Visiting their grandparents in Elverson, cousins from as far away as Florida tried the apple cider made on the apple press, Amelia Capoocia, 13; Adam Capoocia, 11; Grace Capoocia, 16; Alexandra Ray, 8; Isabella Lindvor, 8, and William Ray, 6.
Then, were apples galore to choose from. Weaver’s Orchard had 11 varieties of apples and four types of pears for sale.
Local Scouts also got into the spirit of the festival. Scout Troop #543G of Plowville, which began meeting over Zoom in 2020, decorated and sold 288 cupcakes. The troop’s most popular cupcakes featured a campfire theme. The girls designed the cupcake decorations themselves.
”A lot of them (the mini marshmallows on top of the campfire cupcakes) get burned. We use a lighter,” said Anna-Marie Horning, 14, from Scout Troop No. 543G of Plowville.
Mabel’s Iron-Kettle Soups, cooked over open fires, can be traced back to the meals served to 19th-century furnace workers’ families. Soups served during the festival included chicken corn, beef vegetable, ham and bean with rivels. Soups were also available by the quart for taking home.
More than 100 vendors, crafters and flea marketers set up for the Hay Creek Apple Festival. The market included household, antique and vintage, tools, clothing, children’s toys, home décor and craft items.

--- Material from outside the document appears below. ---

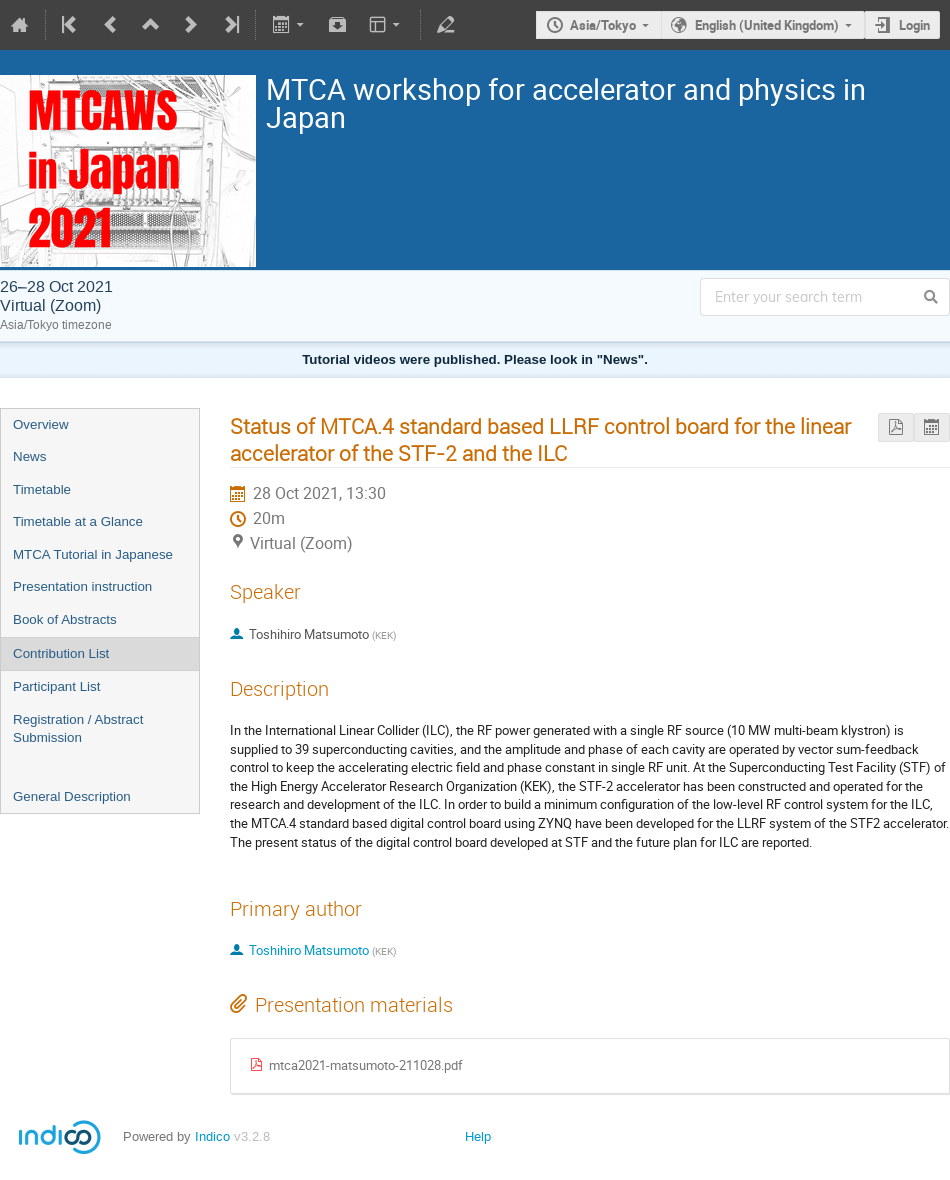 This screenshot has width=950, height=1180. What do you see at coordinates (56, 686) in the screenshot?
I see `Participant List` at bounding box center [56, 686]. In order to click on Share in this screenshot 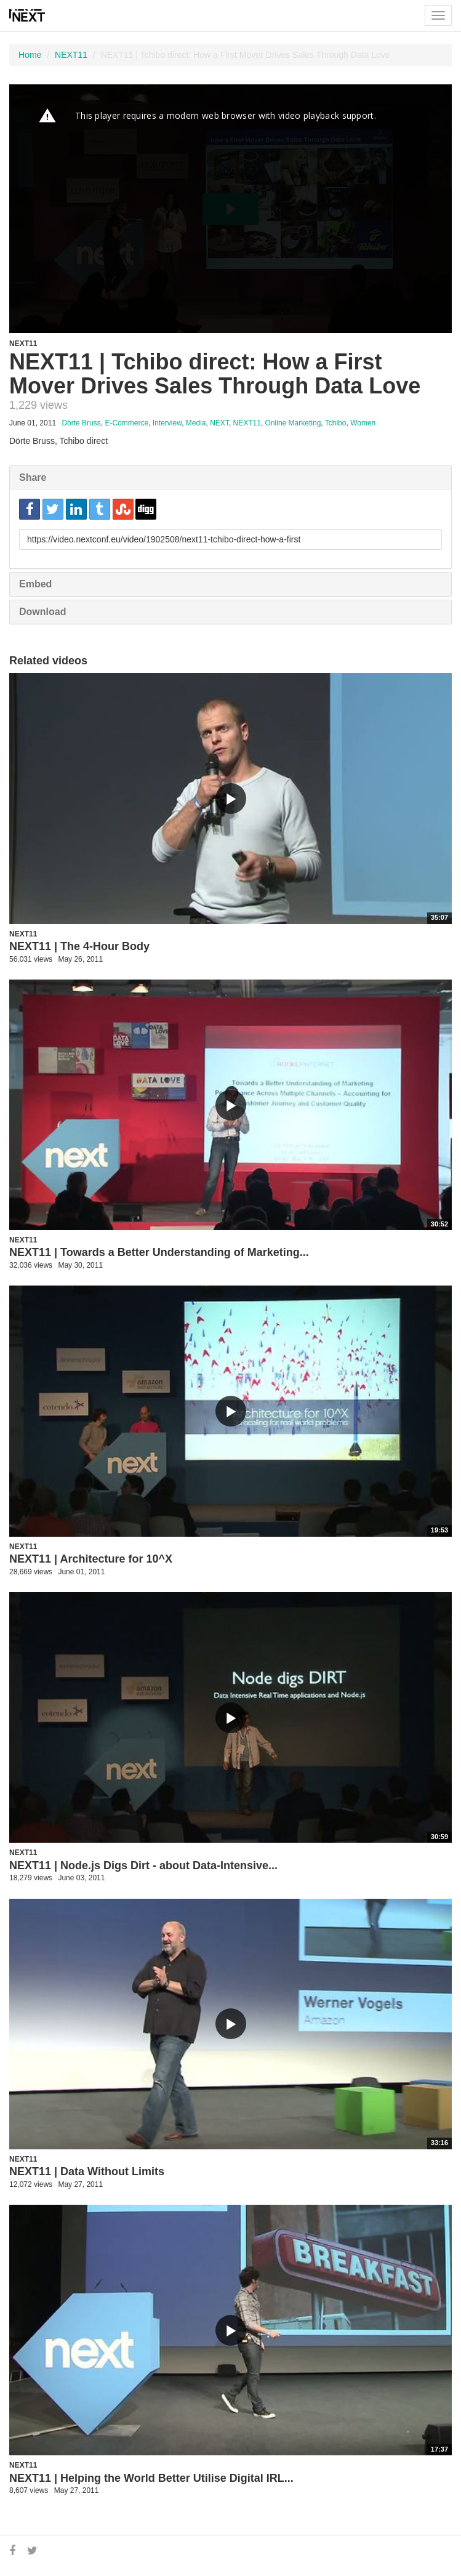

Side Street Salvage of Elverson, for example, offered pumpkins for sale crafted from reclaimed barn siding and tin roofing.
Siblings Michael, 6; Marcus, 10; Mathan, 12; Miles, 7, of Honey Brook along with their Mom, Tabitha York, checked out Ron Messner’s standard-gauge trains on display.
Wagon Hay Rides were a popular attraction the Apple Festival as was the Apple Barrel Express rides.
Pumpkin painting and scarecrow building as always were popular family activities at the festival.
John Steiginga, 12, and Lila Steiginga, 7, of East Earl painted a pumpkin they named “Fred” at the festival while Sara Krall, Matt Ament, Mace Ament, 6; Luke Ament, 4, built their first ever scarecrow at the festival.
The festival also served as a window into history.
Joanna Furnace in southern Berks is a prime example of the ironmaking industry that fueled the county in the 1800s. The furnace operated from 1791 to 1898. In existence since 1975, the Hay Creek Valley Historical Association owns and oversees Joanna Furnace. While visitors may come and walk the 26-acre site from dusk until dawn, the historic buildings are only open during special events.
During the apple festival, a blacksmith worked in the Blacksmith Shop while interpreters also showed the process of charcoal making in the Charcoal House Museum and molders demonstrated the casting process in the Casting House. The Blowing Engine House showed a 22-minute video of the Joanna Furnace story and visitors had an opportunity to see Hay Creek’s latest restoration project — The Joanna Furnace Wheelwright Shop — which began in 2019 and was completed in the spring of 2020.